Terwijl de kinderen verder knutselen neemt hij ons mee naar zijn ouderlijk nest, een groot traditioneel huis met ommuurde tuin en indrukwekkende, gesloten poort. Hij meldt zich via de intercom en wacht keurig op een welkom van zijn schoonzus. We vangen een glimp op van het interieur, waar de tijd stil is blijven staan ondanks de complete herbouw van het huis zo’n 10 jaar geleden. Door een poortje aan de achterzijde komen we bij het riviertje, waarvan het heldere, maar snel stromende water een diepe geul in het gesteente heeft geslepen. Erboven welft een bladerdak. Morikawa-san wijst op een stenen trapje dat naar de plek leidt waar zijn moeder nog de was deed.

Dan gaan we naar het ‘zieke’ bos. Vanaf de weg erlangs is al te zien hoe erg ‘de patiënt’ eraan toe is: stammen als lucifershoutjes, grijs, grauw en donker. Morikawa-san pikt er een boom uit om ons de eerste stap van zijn ‘rooi-methode’ te leren. Beneden aan de stam snijdt hij de bast rondom door en maakt met een spatel een stukje ervan los. Vervolgens trekt hij van onderaf het reepje zo ver mogelijk in één lange strook van de stam. Dan is het aan ons om de boom verder te villen, een karweitje dat na de lunch de kinderen wacht.

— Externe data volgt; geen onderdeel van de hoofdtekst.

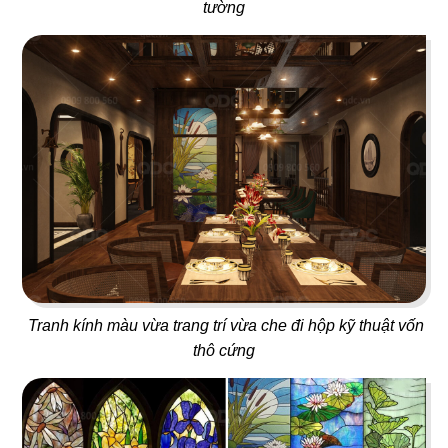
tường
ÁN
05
06
OJIGI
PAT KAO THAI - BẾN TRE
SHOWROOM
Quán bar
Nhà hàng Thái
TIN
TỨC
07
08
LIÊN
TORI MATSUKI
KING COFFEE
Nhà hàng Nhật
Quán cafe
HỆ
Tranh kính màu vừa trang trí vừa che đi hộp kỹ thuật vốn
thô cứng
09
10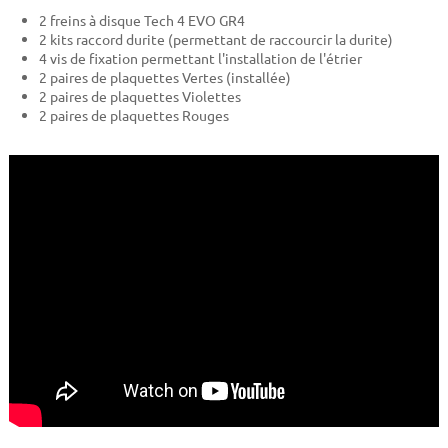
2 freins à disque Tech 4 EVO GR4
2 kits raccord durite (permettant de raccourcir la durite)
4 vis de fixation permettant l'installation de l'étrier
2 paires de plaquettes Vertes (installée)
2 paires de plaquettes Violettes
2 paires de plaquettes Rouges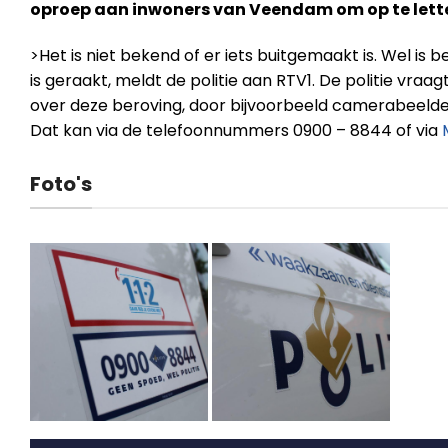
oproep aan inwoners van Veendam om op te lett
>Het is niet bekend of er iets buitgemaakt is. Wel is
is geraakt, meldt de politie aan RTV1. De politie vraa
over deze beroving, door bijvoorbeeld camerabeelde
Dat kan via de telefoonnummers 0900 – 8844 of via
Foto's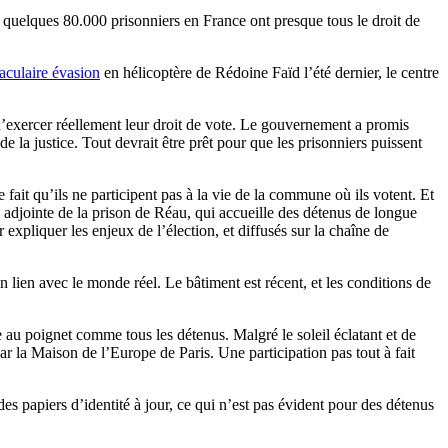
 quelques 80.000 prisonniers en France ont presque tous le droit de
aculaire évasion
en hélicoptère de Rédoine Faïd l’été dernier, le centre
 d’exercer réellement leur droit de vote. Le gouvernement a promis
 la justice. Tout devrait être prêt pour que les prisonniers puissent
fait qu’ils ne participent pas à la vie de la commune où ils votent. Et
e adjointe de la prison de Réau, qui accueille des détenus de longue
expliquer les enjeux de l’élection, et diffusés sur la chaîne de
 lien avec le monde réel. Le bâtiment est récent, et les conditions de
te au poignet comme tous les détenus. Malgré le soleil éclatant et de
ar la Maison de l’Europe de Paris. Une participation pas tout à fait
des papiers d’identité à jour, ce qui n’est pas évident pour des détenus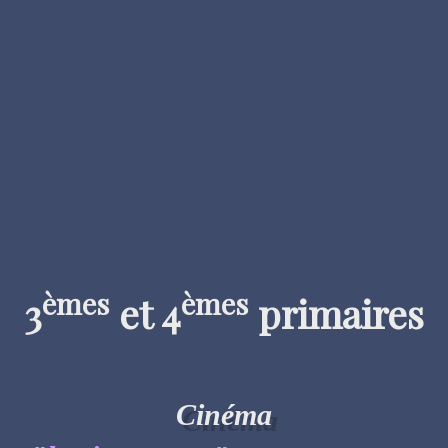
èmes
èmes
3
et 4
primaires
Cinéma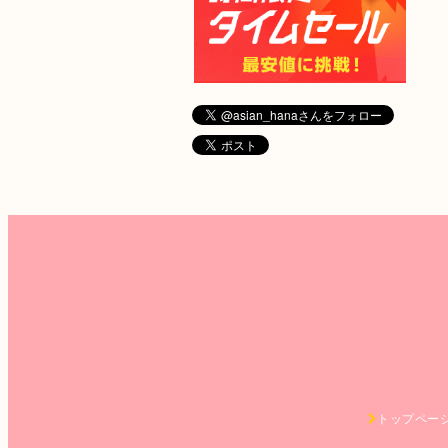
トップペー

Met de kinderen – zo vertelt Morikawa-san – houdt hij vòòr de dodelijke ingreep een kort ritueel ter verontschuldiging aan de goden waarvan elke boom een manifestatie is. Een oud gebruik dat met de verwaarlozing van de bossen teloor is gegaan.
Rond het middaguur nemen we afscheid van Morikawa-san en zijn Forest River-project.

Even buiten het dorp zien we enorm veel mensen langs velden en boshellingen wandelen. Op de heenweg was ons de ongewone drukte op wegen ook al opgevallen. Dan realiseren we ons dat deze maandag wel eens een vrije dag zou kunnen zijn. En inderdaad, in de agenda staat op 20 september ‘keirō no hi’, ‘dag van respect voor de bejaarden’ 2.. Wij rekenen ons nog volop tot de categorie die dat respect moet betuigen. Na de lunch voegen we ons bij de menigte dagjesmensen dat de Ishibutai tumulus bezoekt: een indrukwekkende grafheuvel uit de 6e eeuw en dé trekpleister van Asuka.

Een kolossaal hunebed op een heuvel, waaronder zich een grafkamer bevindt. We gaan er binnen en ik mijmer: ‘geen betere plek dan deze en geen betere dag dan vandaag voor een memento mori ‘ : ’denk aan je sterfelijkheid’ of in mijn eigen hybride vertaling : ’denk aan de bossen’.
Vóór de files zijn we weer thuis, verzekerd van een heerlijk en vertrouwd bed.

1. mori = bos(sen), kawa = rivier(en)
2.  In 1966 werd ‘bejaardendag’ een nationale vrije dag. De Japanse regering schonk een zilveren herdenkingsbeker aan Japanners die 100 jaar werden. Dat waren er toen 153. Omdat het aantal fors toenam werd in 2009 de beker verkleind om kosten te besparen. In 2014 ontvingen 29.357 nog een zilveren bekertje. In 2017 kregen 32.097 100-jarigen (27.461 vrouwen en 4.636 mannen) slechts een felicitatiebrief met een goedkoop – verzilverd – souvenirbekertje, dat een besparing van $ 1 miljoen opleverde. Of dit vrijkomende bedrag sindsdien in ‘zorg’ wordt gestoken is voor ons en elke kritische burger nog de vraag.